- _Data under study_
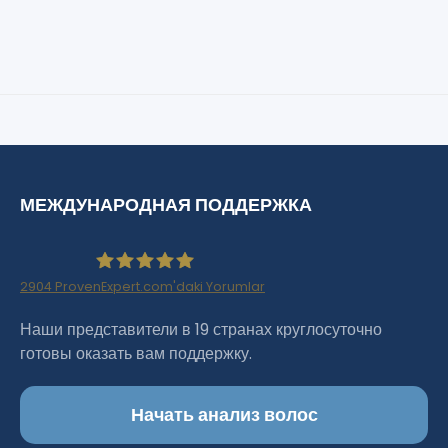
МЕЖДУНАРОДНАЯ ПОДДЕРЖКА
2904
ProvenExpert.com'daki Yorumlar
Haartransplantation Istanbul |Dr.Acar aus
Наши представители в 19 странах круглосуточно
готовы оказать вам поддержку.
Istanbul
Начать анализ волос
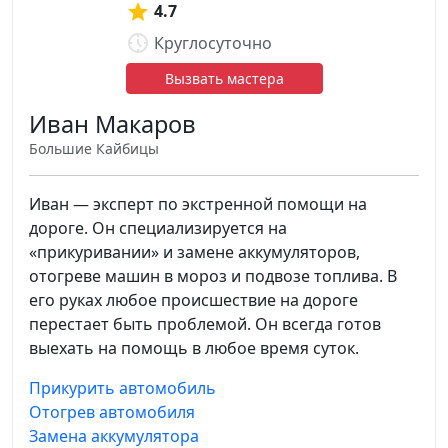
4.7
Круглосуточно
Вызвать мастера
Иван Макаров
Большие Кайбицы
Иван — эксперт по экстренной помощи на
дороге. Он специализируется на
«прикуривании» и замене аккумуляторов,
отогреве машин в мороз и подвозе топлива. В
его руках любое происшествие на дороге
перестает быть проблемой. Он всегда готов
выехать на помощь в любое время суток.
Прикурить автомобиль
Отогрев автомобиля
Замена аккумулятора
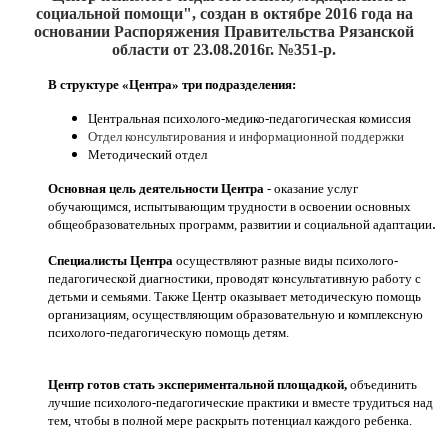
социальной помощи", создан
в октябре 2016
года на
основании Распоряжения Правительства Рязанской
области от 23.08.2016г. №351-р.
В структуре «Центра» три подразделения:
Центральная психолого-медико-педагогическая комиссия
Отдел консультирования и информационной поддержки
Методический отдел
Основная цель деятельности Центра
- оказание услуг
обучающимся, испытывающим трудности в освоении основных
.
общеобразовательных программ, развитии и социальной адаптации
Специалисты Центра
осуществляют разные виды психолого-
педагогической диагностики, проводят консультативную работу с
детьми и семьями. Также Центр оказывает методическую помощь
организациям, осуществляющим образовательную и комплексную
психолого-педагогическую помощь детям.
Центр готов стать экспериментальной площадкой,
объединить
лучшие психолого-педагогические практики и вместе трудиться над
тем, чтобы в полной мере раскрыть потенциал каждого ребенка.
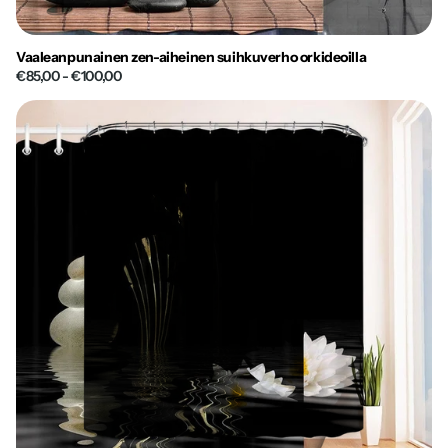
Vaaleanpunainen zen-aiheinen suihkuverho orkideoilla
€85,00
- €100,00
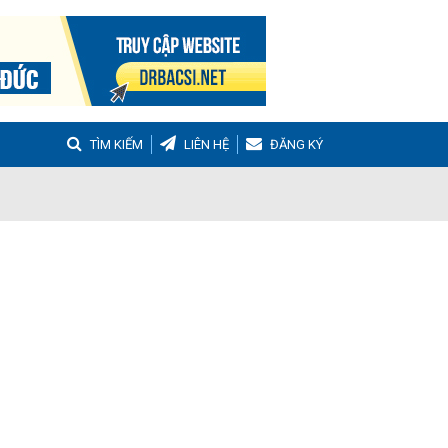
TÌM KIẾM
LIÊN HỆ
ĐĂNG KÝ
g
Buồng trứng đa nang
Hậu sản
nh Tọa
Viêm Khớp Dạng Thấp
 Muộn
m thanh quản
Ho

- _Task brief_
Nothing but the lines from the one holding "отогреве машин в мороз и подвозе топлива. В" through the final line of the entries should be retyped, exactly as they stand and without pictures.

- _Solved exercise_
отогреве машин в мороз и подвозе топлива. В
его руках любое происшествие на дороге
перестает быть проблемой. Он всегда готов
выехать на помощь в любое время суток.
Прикурить автомобиль
Отогрев автомобиля
Замена аккумулятора
социальной помощи", создан
в октябре 2016
года на
основании Распоряжения Правительства Рязанской
области от 23.08.2016г. №351-р.
В структуре «Центра» три подразделения:
Центральная психолого-медико-педагогическая комиссия
Отдел консультирования и информационной поддержки
Методический отдел
Основная цель деятельности Центра
- оказание услуг
обучающимся, испытывающим трудности в освоении основных
.
общеобразовательных программ, развитии и социальной адаптации
Специалисты Центра
осуществляют разные виды психолого-
педагогической диагностики, проводят консультативную работу с
детьми и семьями. Также Центр оказывает методическую помощь
организациям, осуществляющим образовательную и комплексную
психолого-педагогическую помощь детям.
Центр готов стать экспериментальной площадкой,
объединить
лучшие психолого-педагогические практики и вместе трудиться над
тем, чтобы в полной мере раскрыть потенциал каждого ребенка.
Vaaleanpunainen zen-aiheinen suihkuverho orkideoilla
€85,00
- €100,00
TÌM KIẾM
LIÊN HỆ
ĐĂNG KÝ
g
Buồng trứng đa nang
Hậu sản
nh Tọa
Viêm Khớp Dạng Thấp
 Muộn
m thanh quản
Ho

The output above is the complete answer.